Page 1235 - Week 04 - Tuesday, 23 March 2010

Next page . . . . Previous page . . . . Speeches . . . . Contents . . . . Debates(HTML) . . . . PDF . . . . Video


Second, the bill gives the executive a regulation-making power to enable modifications to the ACT law during the transitionary phase of the project.

Third, the bill amends the ACT’s personal property securities law, in accordance with the commonwealth law, to allow the ACT to exclude certain types of property from the new scheme. Examples are liquor licences and permits that are not intended to be used for securing financing. Another is minerals licences, which operate in conjunction with territory leases.

The fourth change that this bill introduces, again allowed by a commonwealth law, is provisions that enable the ACT to declare certain statutory interests, such as statutory liens, as having special priorities.

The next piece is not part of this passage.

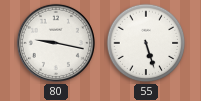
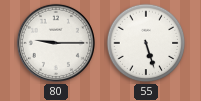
80: 9:17 -> 9:15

This bill is drafted in concert with all states and territories and the commonwealth under the terms of the intergovernmental agreement on personal property securities. All jurisdictions are signatories to that agreement.

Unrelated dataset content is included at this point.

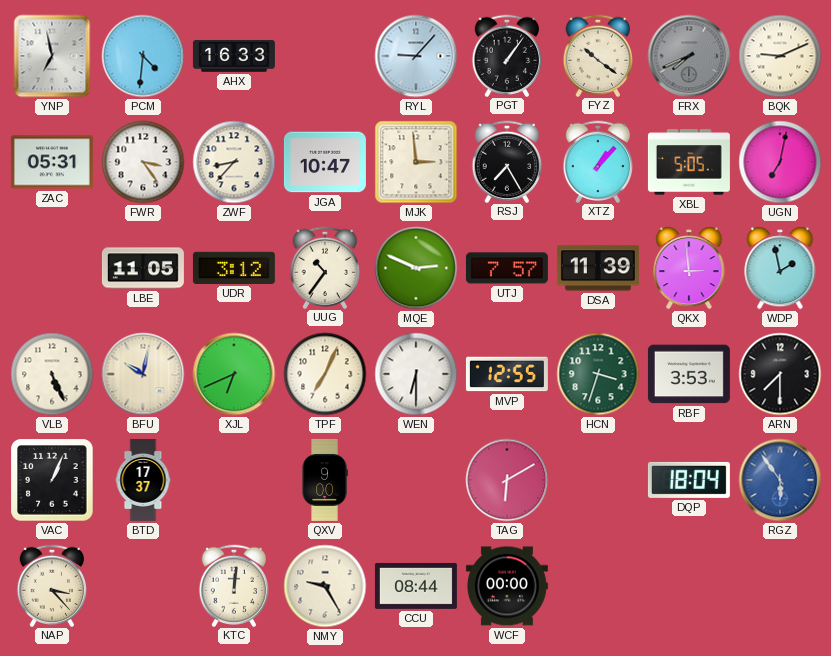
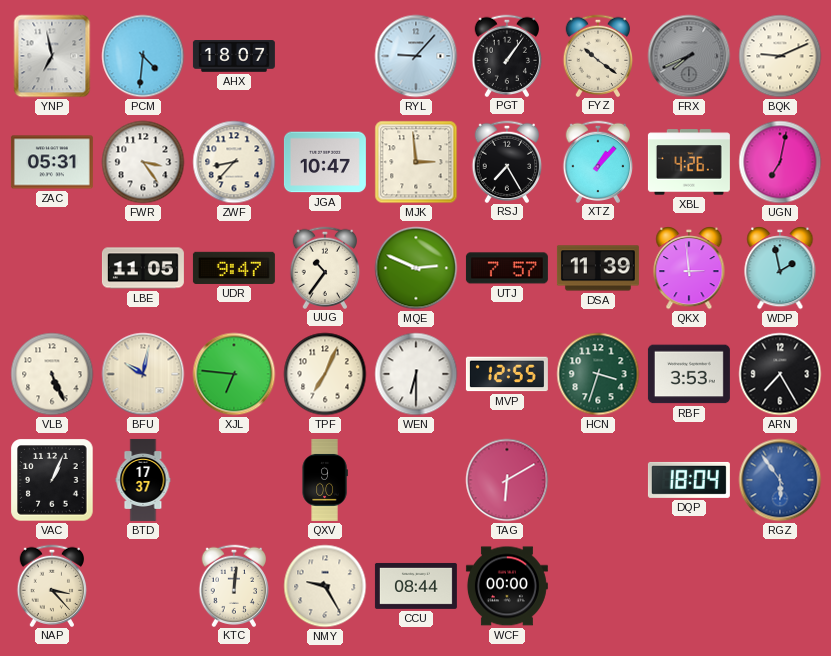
AHX: 16:33 -> 18:07
XBL: 5:05 -> 4:26
UDR: 3:12 -> 9:47
XJL: 6:41 -> 6:46
ARN: 7:30 -> 7:25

Importantly, this bill does not impact on real property, such as land and houses. The current system of registering financing interests in which those kinds of assets are offered as security will continue. But it does mean that all of the personal property security registers maintained by the states and territories will be merged into a single, national, online register. This includes bills of sale and similar instruments.

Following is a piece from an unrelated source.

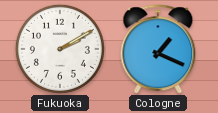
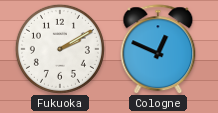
Cologne: 1:19 -> 12:49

It is worth noting that the ACT currently has an agreement with the New South Wales government to list all encumbered ACT vehicles on the New South Wales register. This means that the listing process for this register will transfer relatively simply to the commonwealth’s system and may even save the territory some money.

Normally, with reforms of this nature, there are a range of transitional provisions. For example, finance agreements executed before the new national law comes into effect will continue to be governed by ACT law. This will continue, even after the commonwealth law comes into effect, so that the law governing finance agreements remains unchanged during the life of those agreements.

I earlier mentioned that one of the elements of this bill is the provision that hands to the executive the transitional regulation-making powers. These powers, which are quite broad, go to the level of, in effect, amending ACT laws.

The scrutiny of bills committee went further, noting that the effect is to “restrain the power of the Assembly to enact laws”. Notwithstanding that regulations are disallowable, there is some merit in its caution. The disallowable nature of regulations is, to all intents and purposes, changing a law after it comes into effect—that is, after the regulation has been made and introduced. The power of the Assembly to enact laws is exactly that: the power to bring laws into being. That is what good governance of the territory should entail. To hand that power to the executive is to strip the Assembly of its reason for being.

In his response to the scrutiny committee, the attorney said that the regulation-making power is “to allow the ACT to participate meaningfully in the national reform project”.